- Myawaddy Clashes: Part of the Myanmar civil war (2021–present) and the Myanmar conflict
| Date | June 2021 – December 2021 |
| Location | Myawaddy Township, Myanmar |
| Result | Inconclusive |

Belligerents
- DKBA-5 Karen National Liberation Army ABSDF People's Defense Force: State Administration Council Myanmar Army; Karen Border Guard Force;

Commanders and leaders

Strength
- Unknown: Unknown

Casualties and losses
- 4 ABSDF members captured: 3 police officers captured

= 2021 Myawaddy clashes =

The Myawaddy clashes erupted on 1 June 2021, when Myanmar Army and Karen BGF crossed into DKBA-5 territory in retaliation for the latter group capturing three police officers and a firefighter from Waw Lay Township. According to DKBA Major General Kyaw Thet, KNLA, PDF, and BGF defectors participated in the battle. During the fighting, a Myanmar Army artillery shell landed in Thailand, but did not explode.

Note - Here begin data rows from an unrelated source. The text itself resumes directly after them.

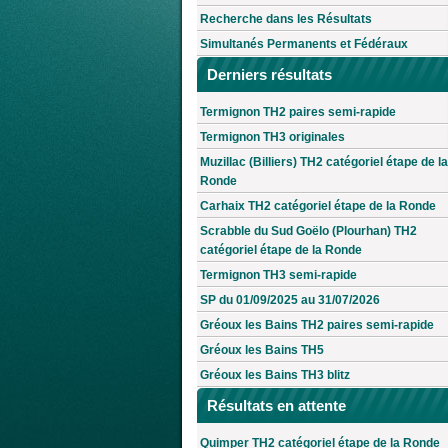
Recherche dans les Résultats
Simultanés Permanents et Fédéraux
Derniers résultats
Termignon TH2 paires semi-rapide
Termignon TH3 originales
Muzillac (Billiers) TH2 catégoriel étape de la
Ronde
Carhaix TH2 catégoriel étape de la Ronde
Scrabble du Sud Goëlo (Plourhan) TH2
catégoriel étape de la Ronde
Termignon TH3 semi-rapide
SP du 01/09/2025 au 31/07/2026
Gréoux les Bains TH2 paires semi-rapide
Gréoux les Bains TH5
Gréoux les Bains TH3 blitz
Résultats en attente
Quimper TH2 catégoriel étape de la Ronde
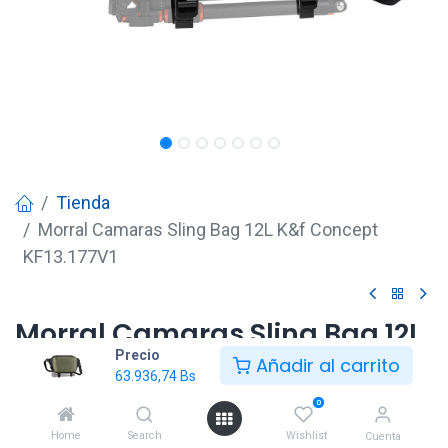
Tienda
Morral Camaras Sling Bag 12L K&f Concept
KF13.177V1
Morral Camaras Sling Bag 12L
Precio
K&f Concept KF13.177V1
Añadir al carrito
63.936,74
Bs
63.936,74
Bs
0
Home
Search
Wishlist
Cuenta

On 2 November 2021, the Myanmar Army raided an ABSDF liaison office and arrested four staff members on unknown charges.

As clashes erupted into December 2021, the Thai Border Patrol Police strengthened security around Mae Sot after more stray shells landed in Thailand. Thai soldiers also visited refugee camps to provide aid.